This is a guest post from Diana Baur, amazing ceramic artist, restorer of homes and furniture and world citizen, originally published on her blog “La Bella Vita”. It struck a chord when I read it so I asked her to post it here. Disorganized minds unite!
I have a confession to make. I’m disorganized.
I work hard at hiding my chaos from the viewing public. It’s there to see, of course – the haphazard receipts in my purse, the lack of coherency in my closet, the socks (and more) under the bed. Even as I have tried to reduce and simplify to get a handle on the disorder, I admit none of it comes naturally.
I cannot tell you how it was to own and operate a five star B&B and keep this part of me squirreled away indefinitely from the viewing public. It’s one thing to start each working day at point zero and bring everything to a high standard. It’s an entirely different thing to start at point minus twenty and do the same thing. It ate up a lot of my life force to do that. More than I care to think about.
I am not going to sit here and say I didn’t enjoy it. I enjoyed a great deal of it. But I spent too much time fussing about all the things that were not, in my mind’s eye, perfect. To complicate things, the property was 400 years old. If there’s something that’s never going to be perfect, it’s a 400 year old stone house.
I have often considered the irony of that.
I missed, in those days, the big glaring elephant in the room. And the elephant knew this: People were not coming to our B&B for perfection. They were coming there because of us, our story, and what we had created. And the warm, inviting atmosphere came, in large part, from my sense of chaos and willingness to throw things together in such a way that they felt comfortable but not planned. They were coming for the creative energy on our little hill in the wine country.
The part of me that shames me was actually responsible for creating the very thing people loved. It wasn’t perfection they were looking for after all; it was rather the magic that came from whirling creativity that expresses itself on occasion as a hot mess.

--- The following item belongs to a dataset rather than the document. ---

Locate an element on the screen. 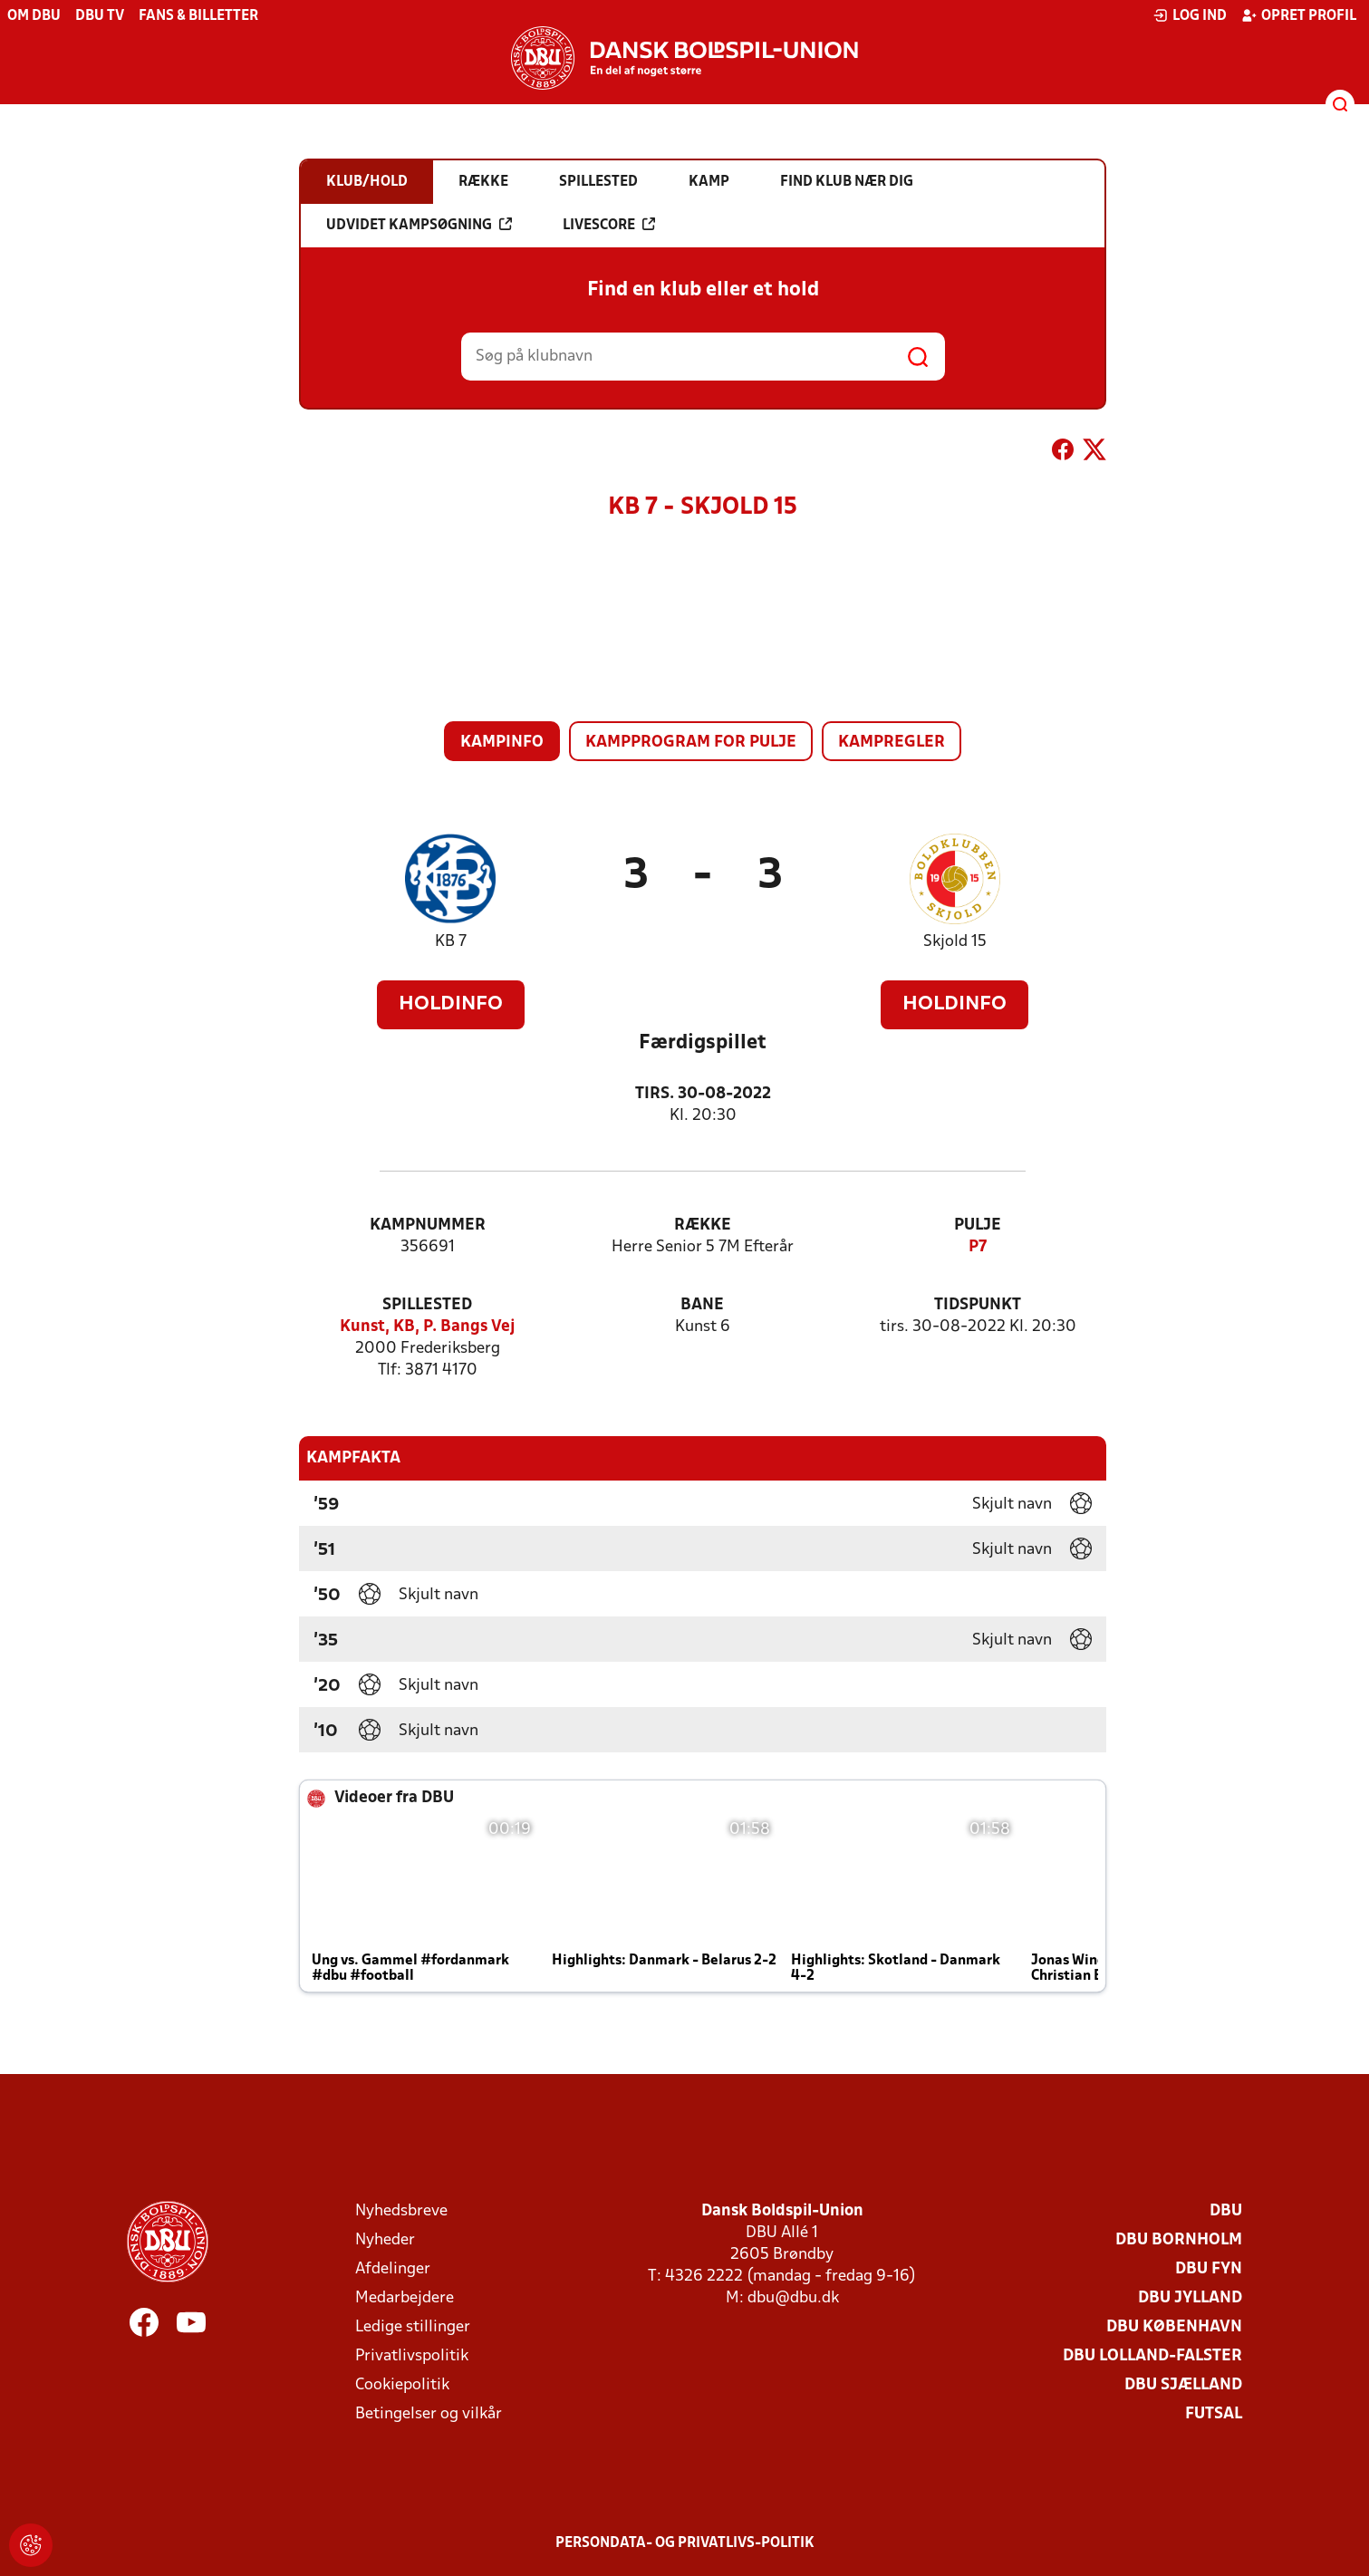  Afdelinger is located at coordinates (392, 2269).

Now, all these years later, I consider the ultimate irony in that and feel grateful for it.
I learned from this. Changing my basic nature is not going to happen. And I find that I no longer want to. I am accepting that there is only so much order I can demand of myself without being self-destructive. And while I’m pretty sure I’ll never completely get away from the small voice demanding some kind of unattainable perfection, I will learn to hush her as I choose my paints and clay and messy sock draw over the dust rag and Swiffer one more time.